- Education: Bilkent University
- Occupation: Fashion designer
- Years active: 2008–present
- Website: aslifilinta.com

= Aslı Filinta =

Turkish fashion designer

Aslı Filinta is a Turkish fashion designer. She founded a label under her own name in New York in 2008. Her collections have drawn on Anatolian and Ottoman visual traditions and on upcycled Turkish fabrics. In 2019 she showed a collection in the former Zülfaris Synagogue in Istanbul. Her later work has involved production with women's craft cooperatives in Turkey.

== Early life and education ==
Filinta is from Adana, Turkey. She took an economics degree at Bilkent University in Ankara and worked in finance before moving to New York, where she founded her label.

== Career ==
In 2009 Filinta's work was carried at the Vogue Nippon × Comme des Garçons "Magazine Alive" store in Minami-Aoyama, Tokyo. In July 2013 she gave a solo presentation of a sportswear collection, "The New World", inspired by the Ottoman mapmaker Piri Reis, as part of the Istanbul Next showcase of Turkish designers.

Her 2014 collection took the Ottoman architect Sinan as its starting point; she has also worked from the poetry of Rumi and from Ottoman cartography.

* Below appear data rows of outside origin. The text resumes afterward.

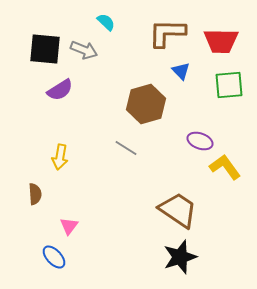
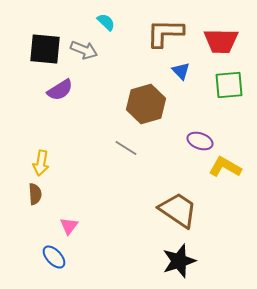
brown L-shape: moved 2 px left
yellow arrow: moved 19 px left, 6 px down
yellow L-shape: rotated 24 degrees counterclockwise
black star: moved 1 px left, 4 px down
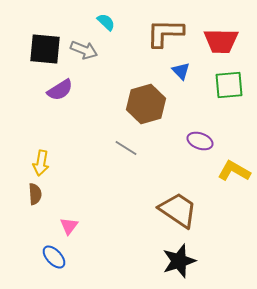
yellow L-shape: moved 9 px right, 4 px down
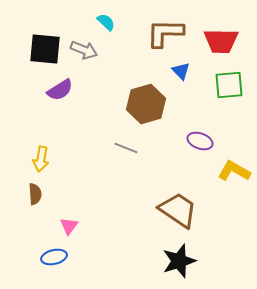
gray line: rotated 10 degrees counterclockwise
yellow arrow: moved 4 px up
blue ellipse: rotated 60 degrees counterclockwise
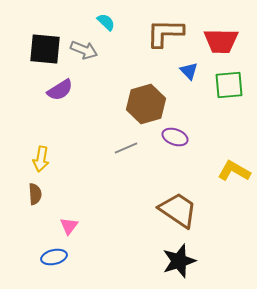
blue triangle: moved 8 px right
purple ellipse: moved 25 px left, 4 px up
gray line: rotated 45 degrees counterclockwise
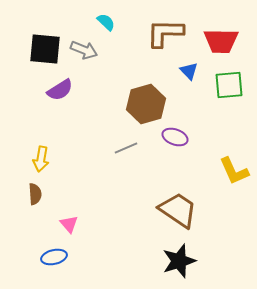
yellow L-shape: rotated 144 degrees counterclockwise
pink triangle: moved 2 px up; rotated 18 degrees counterclockwise
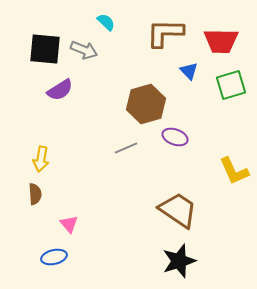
green square: moved 2 px right; rotated 12 degrees counterclockwise
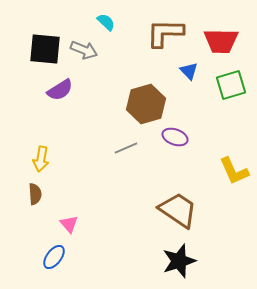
blue ellipse: rotated 40 degrees counterclockwise
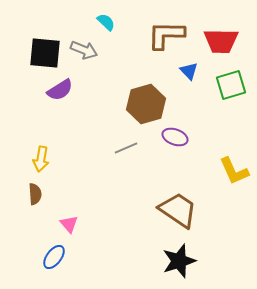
brown L-shape: moved 1 px right, 2 px down
black square: moved 4 px down
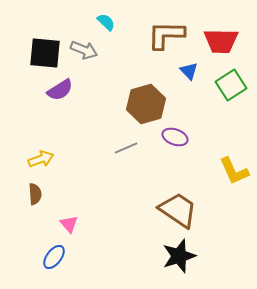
green square: rotated 16 degrees counterclockwise
yellow arrow: rotated 120 degrees counterclockwise
black star: moved 5 px up
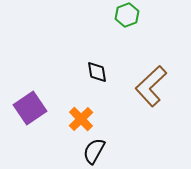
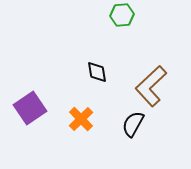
green hexagon: moved 5 px left; rotated 15 degrees clockwise
black semicircle: moved 39 px right, 27 px up
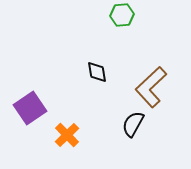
brown L-shape: moved 1 px down
orange cross: moved 14 px left, 16 px down
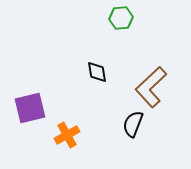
green hexagon: moved 1 px left, 3 px down
purple square: rotated 20 degrees clockwise
black semicircle: rotated 8 degrees counterclockwise
orange cross: rotated 15 degrees clockwise
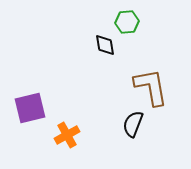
green hexagon: moved 6 px right, 4 px down
black diamond: moved 8 px right, 27 px up
brown L-shape: rotated 123 degrees clockwise
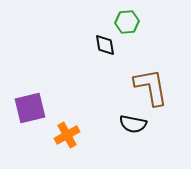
black semicircle: rotated 100 degrees counterclockwise
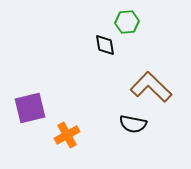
brown L-shape: rotated 36 degrees counterclockwise
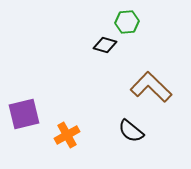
black diamond: rotated 65 degrees counterclockwise
purple square: moved 6 px left, 6 px down
black semicircle: moved 2 px left, 7 px down; rotated 28 degrees clockwise
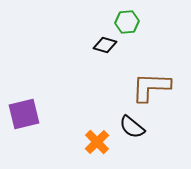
brown L-shape: rotated 42 degrees counterclockwise
black semicircle: moved 1 px right, 4 px up
orange cross: moved 30 px right, 7 px down; rotated 15 degrees counterclockwise
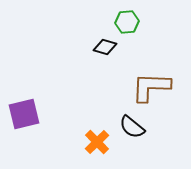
black diamond: moved 2 px down
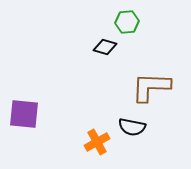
purple square: rotated 20 degrees clockwise
black semicircle: rotated 28 degrees counterclockwise
orange cross: rotated 15 degrees clockwise
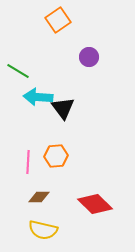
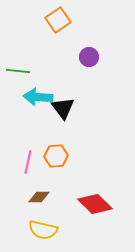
green line: rotated 25 degrees counterclockwise
pink line: rotated 10 degrees clockwise
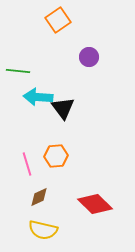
pink line: moved 1 px left, 2 px down; rotated 30 degrees counterclockwise
brown diamond: rotated 25 degrees counterclockwise
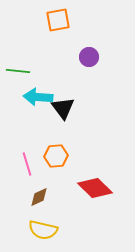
orange square: rotated 25 degrees clockwise
red diamond: moved 16 px up
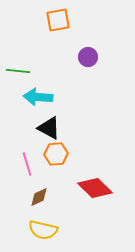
purple circle: moved 1 px left
black triangle: moved 14 px left, 20 px down; rotated 25 degrees counterclockwise
orange hexagon: moved 2 px up
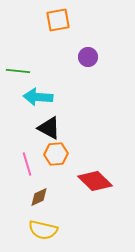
red diamond: moved 7 px up
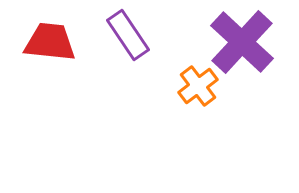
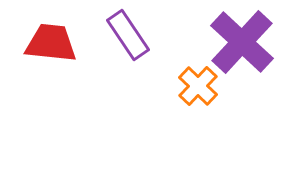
red trapezoid: moved 1 px right, 1 px down
orange cross: rotated 9 degrees counterclockwise
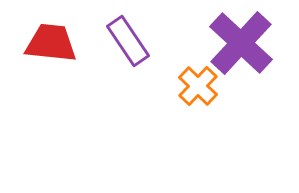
purple rectangle: moved 6 px down
purple cross: moved 1 px left, 1 px down
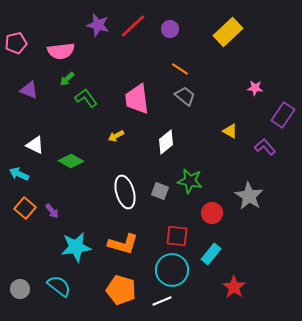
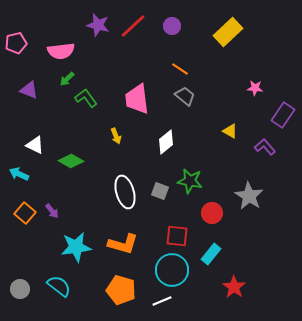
purple circle: moved 2 px right, 3 px up
yellow arrow: rotated 84 degrees counterclockwise
orange square: moved 5 px down
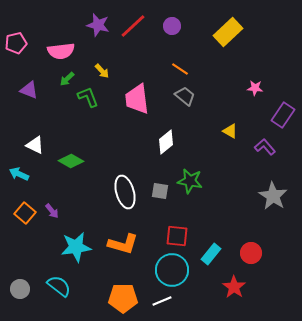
green L-shape: moved 2 px right, 1 px up; rotated 15 degrees clockwise
yellow arrow: moved 14 px left, 65 px up; rotated 21 degrees counterclockwise
gray square: rotated 12 degrees counterclockwise
gray star: moved 24 px right
red circle: moved 39 px right, 40 px down
orange pentagon: moved 2 px right, 8 px down; rotated 16 degrees counterclockwise
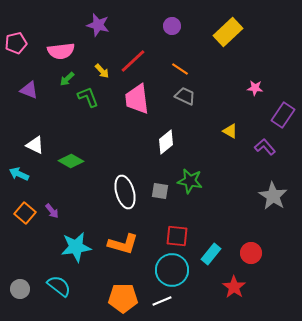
red line: moved 35 px down
gray trapezoid: rotated 15 degrees counterclockwise
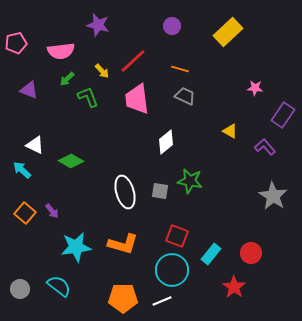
orange line: rotated 18 degrees counterclockwise
cyan arrow: moved 3 px right, 4 px up; rotated 18 degrees clockwise
red square: rotated 15 degrees clockwise
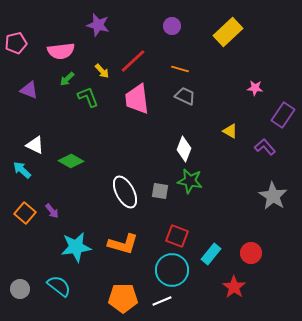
white diamond: moved 18 px right, 7 px down; rotated 30 degrees counterclockwise
white ellipse: rotated 12 degrees counterclockwise
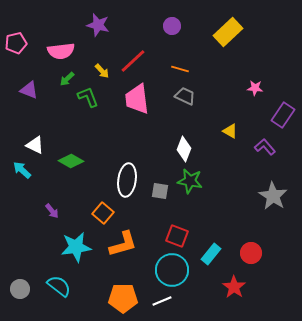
white ellipse: moved 2 px right, 12 px up; rotated 36 degrees clockwise
orange square: moved 78 px right
orange L-shape: rotated 32 degrees counterclockwise
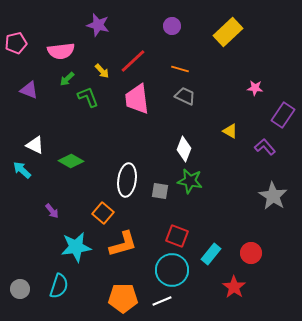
cyan semicircle: rotated 70 degrees clockwise
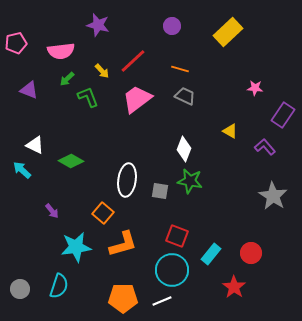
pink trapezoid: rotated 60 degrees clockwise
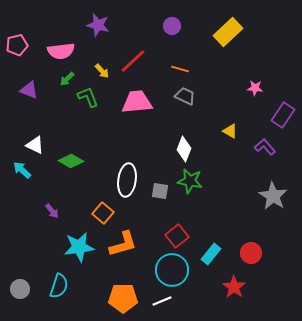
pink pentagon: moved 1 px right, 2 px down
pink trapezoid: moved 3 px down; rotated 32 degrees clockwise
red square: rotated 30 degrees clockwise
cyan star: moved 3 px right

In March 2019 Filinta presented her autumn–winter collection at Mercedes-Benz Fashion Week in Istanbul, staging the show in the former Zülfaris Synagogue in Karaköy. The building housed the Turkish Jewish Museum until 2015. Filinta told The Forward that she had chosen the former synagogue "not as a bold statement but to complete my story". The garments were made from upcycled Turkish materials such as kutnu silk, crinkled cotton and macramé lace. The duo İnsanlar performed live on the bağlama.

== Production work ==
Early in the COVID-19 pandemic Filinta's workshop began sewing uniforms; the Middle East edition of T Magazine reported that the effort eventually produced some 20,000.

Filinta worked in the Hatay region after the earthquakes of February 2023, where she took up cimem, a declining local craft of weaving wheat straw. According to the same report, a commission for a beauty brand produced some 10,000 cimem bags from upcycled straw and provided work for around 350 women. In 2025 she founded the BİZ Collective in Antakya, which places design and production work with women's cooperatives and regional artisans.